[What you have to do] Of the lines in the material below, print only those from the one containing "Find the location" to the one containing "Task: Click on the nitou", ends included, exactly as written and without pictures.

[Provided entries]
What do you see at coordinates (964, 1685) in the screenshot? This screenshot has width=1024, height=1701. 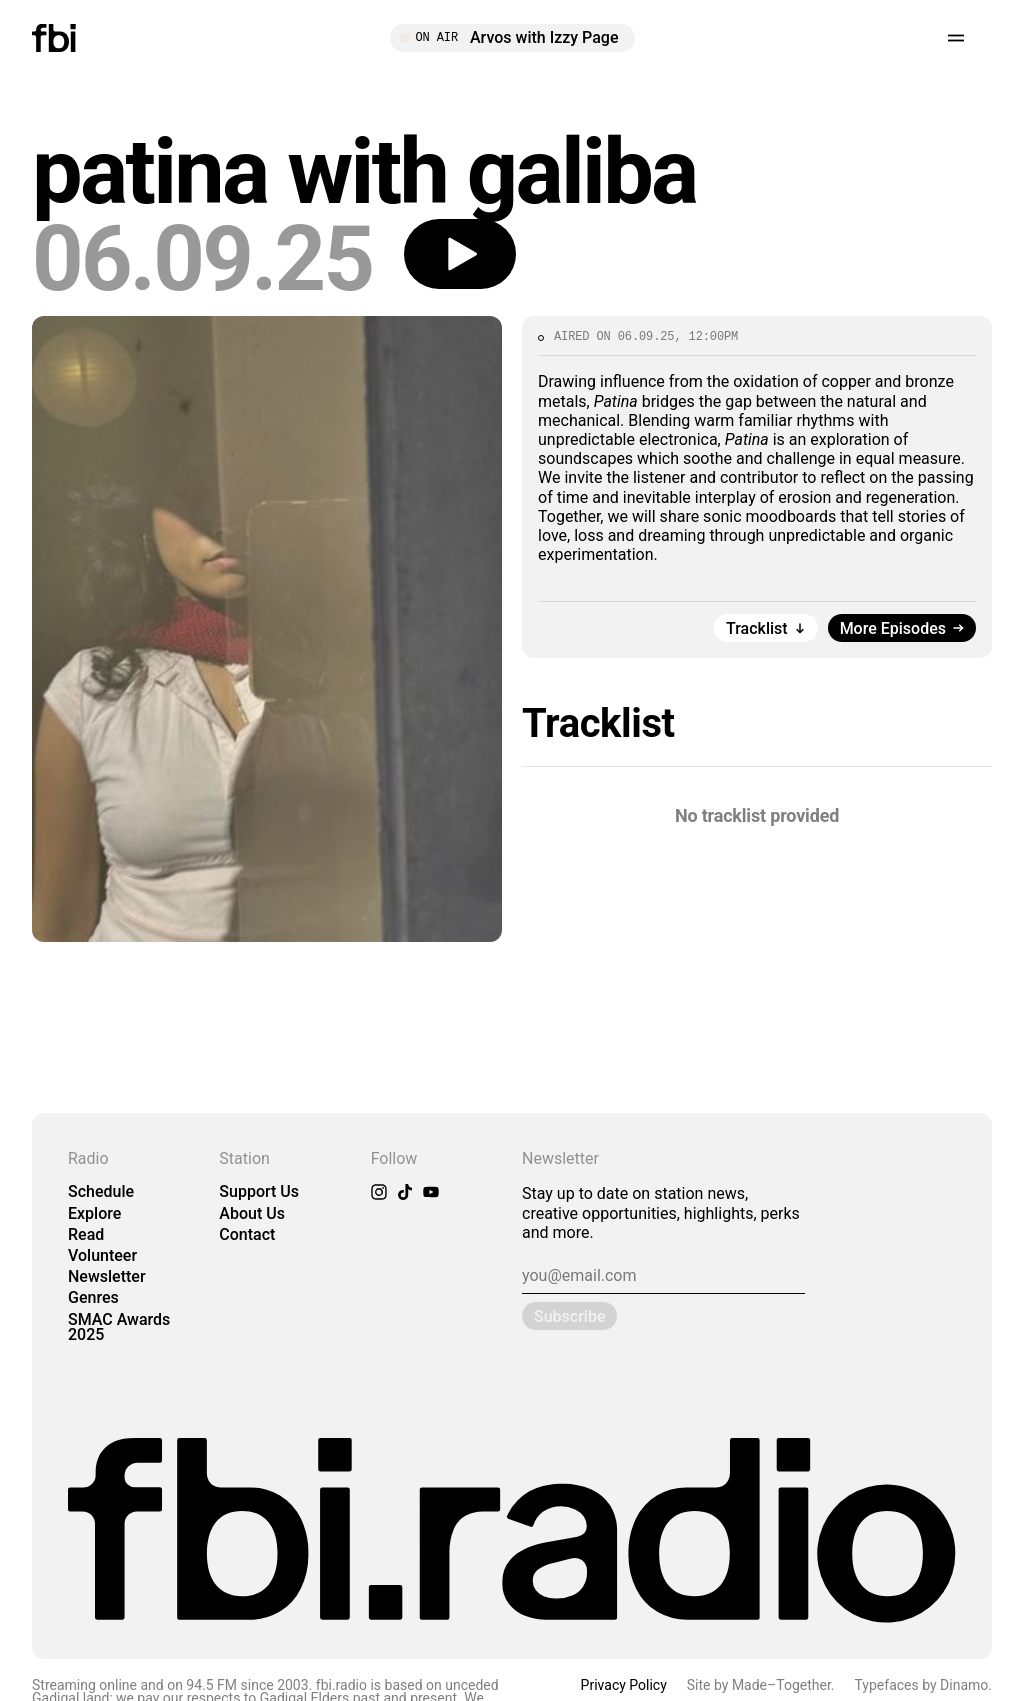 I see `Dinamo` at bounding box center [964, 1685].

--

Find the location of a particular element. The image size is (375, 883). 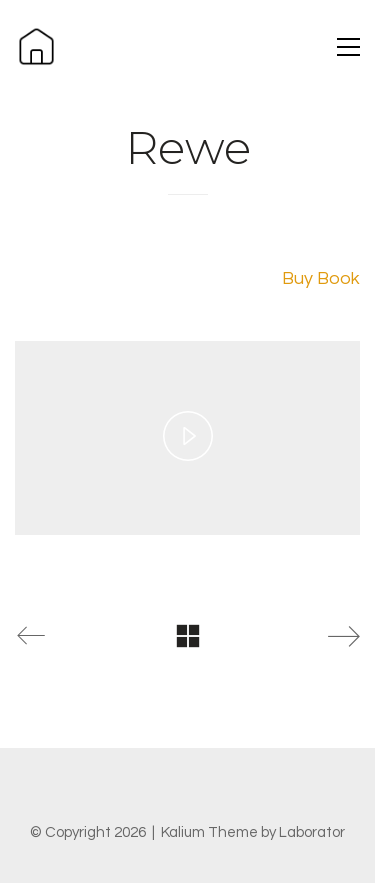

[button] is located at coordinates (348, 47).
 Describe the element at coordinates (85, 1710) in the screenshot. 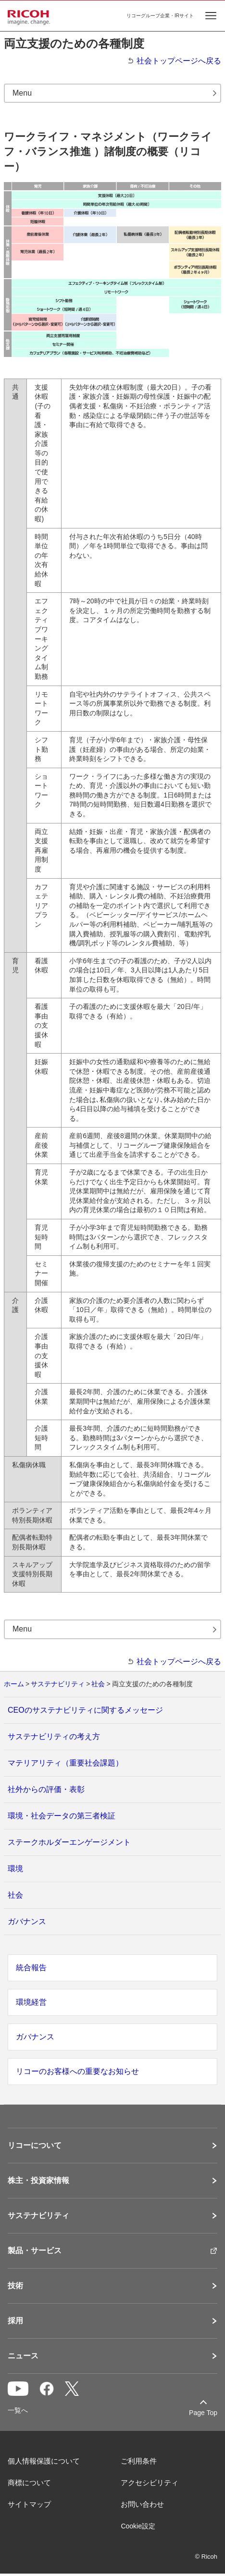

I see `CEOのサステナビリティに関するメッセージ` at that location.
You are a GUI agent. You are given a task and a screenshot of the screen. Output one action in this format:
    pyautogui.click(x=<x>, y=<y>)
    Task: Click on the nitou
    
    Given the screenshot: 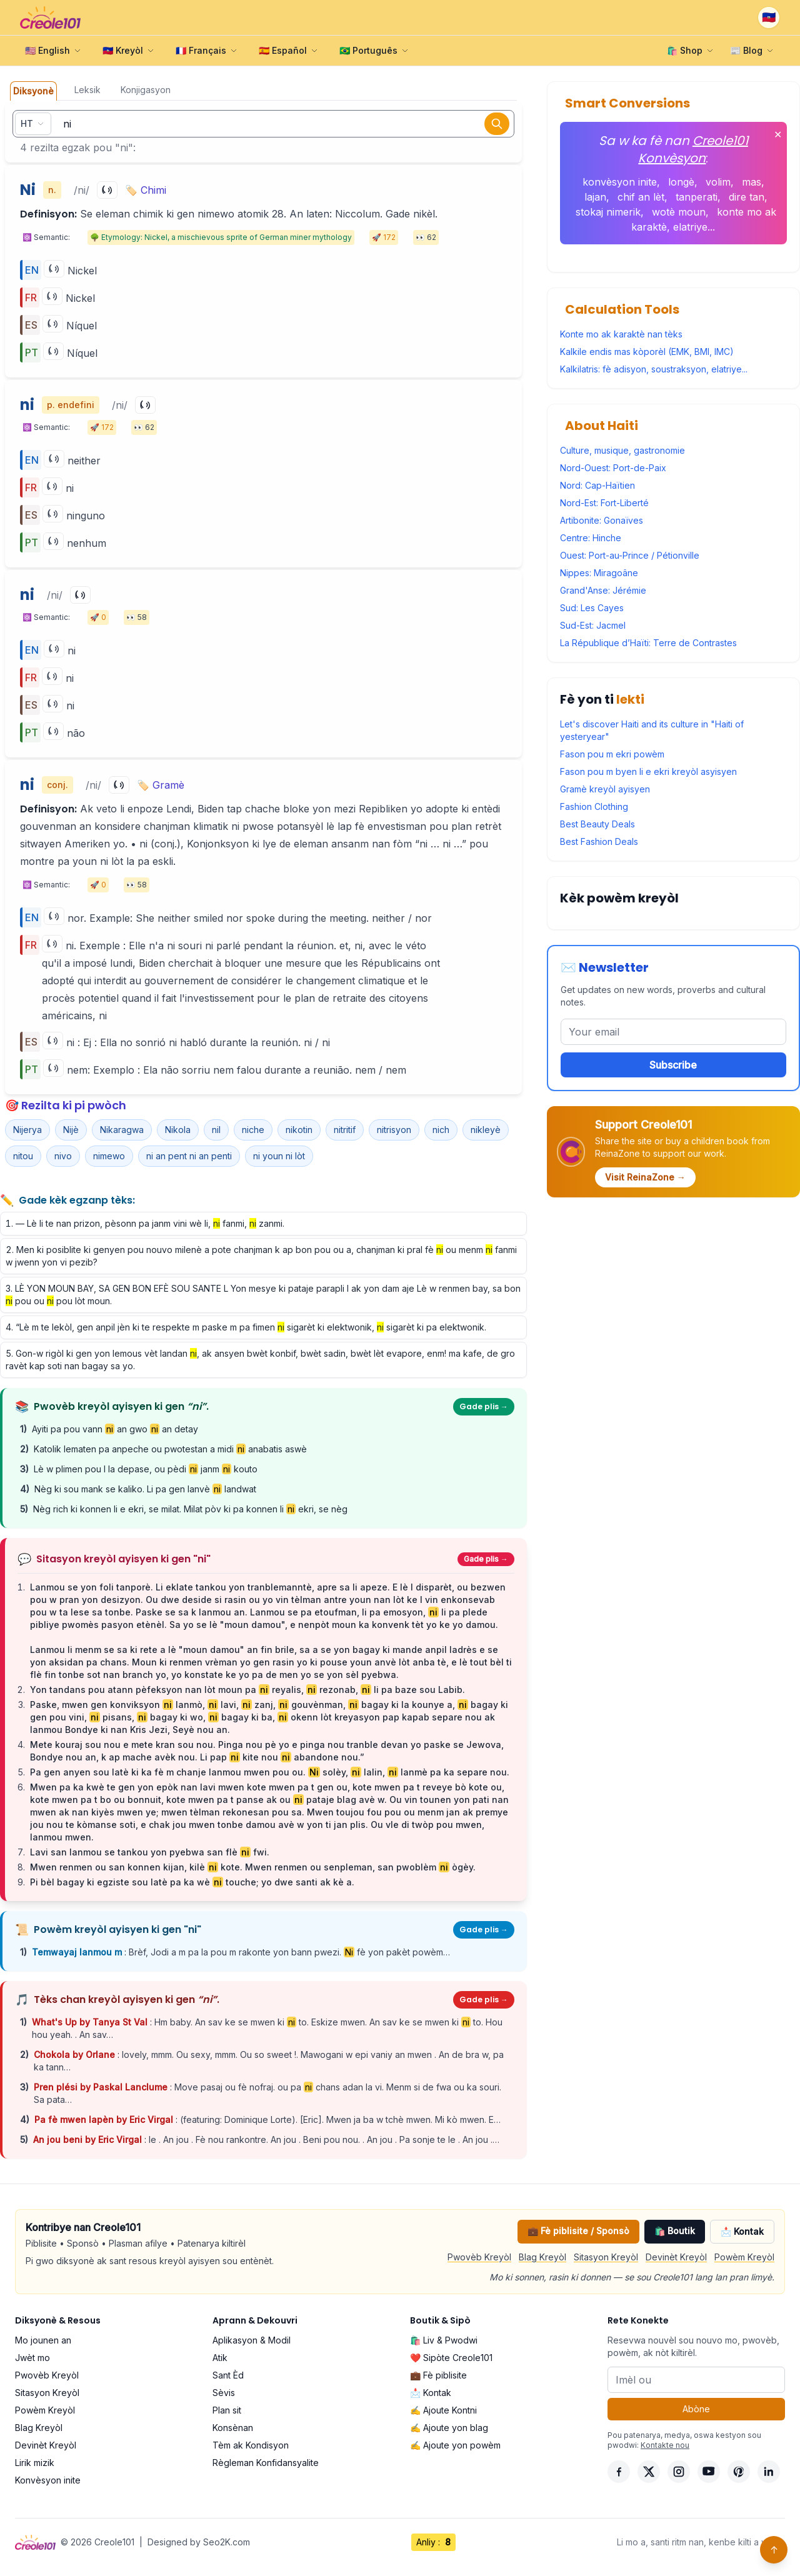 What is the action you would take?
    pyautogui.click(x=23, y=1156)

--

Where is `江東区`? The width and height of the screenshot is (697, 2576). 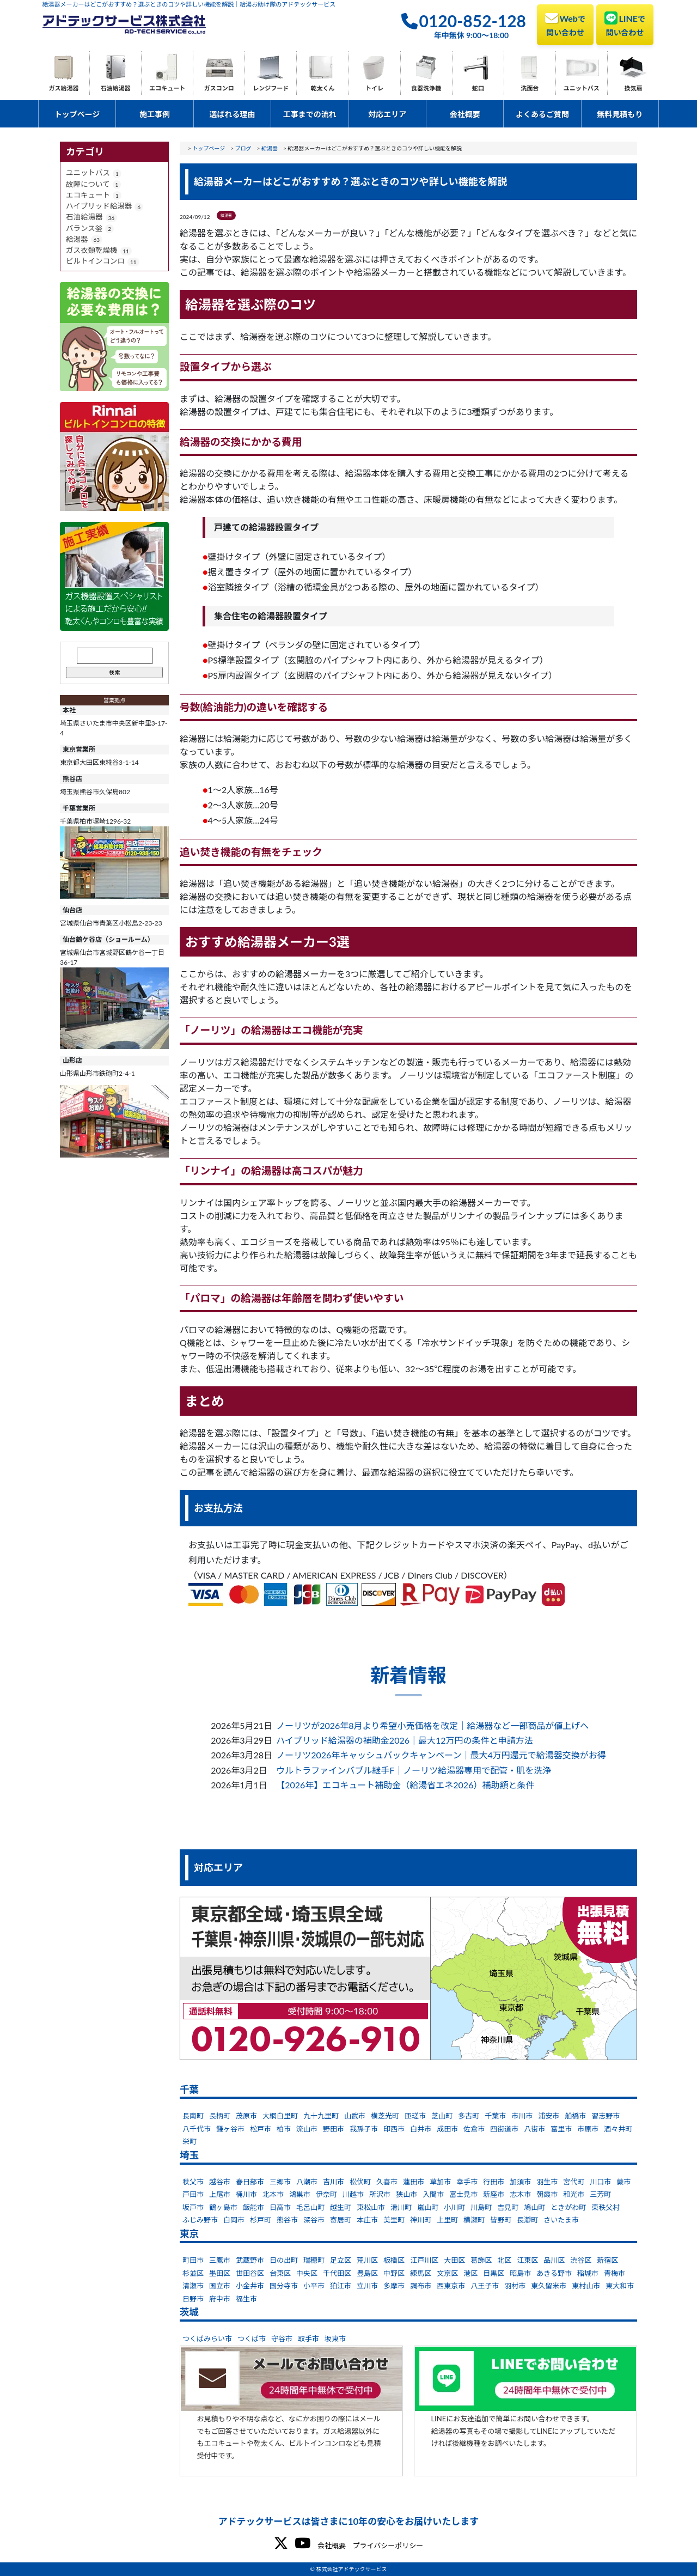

[Result for this exercise]
Find the location of a particular element. The image size is (375, 883). 

[button] is located at coordinates (348, 47).
 Describe the element at coordinates (85, 1710) in the screenshot. 

I see `CEOのサステナビリティに関するメッセージ` at that location.
You are a GUI agent. You are given a task and a screenshot of the screen. Output one action in this format:
    pyautogui.click(x=<x>, y=<y>)
    Task: Click on the nitou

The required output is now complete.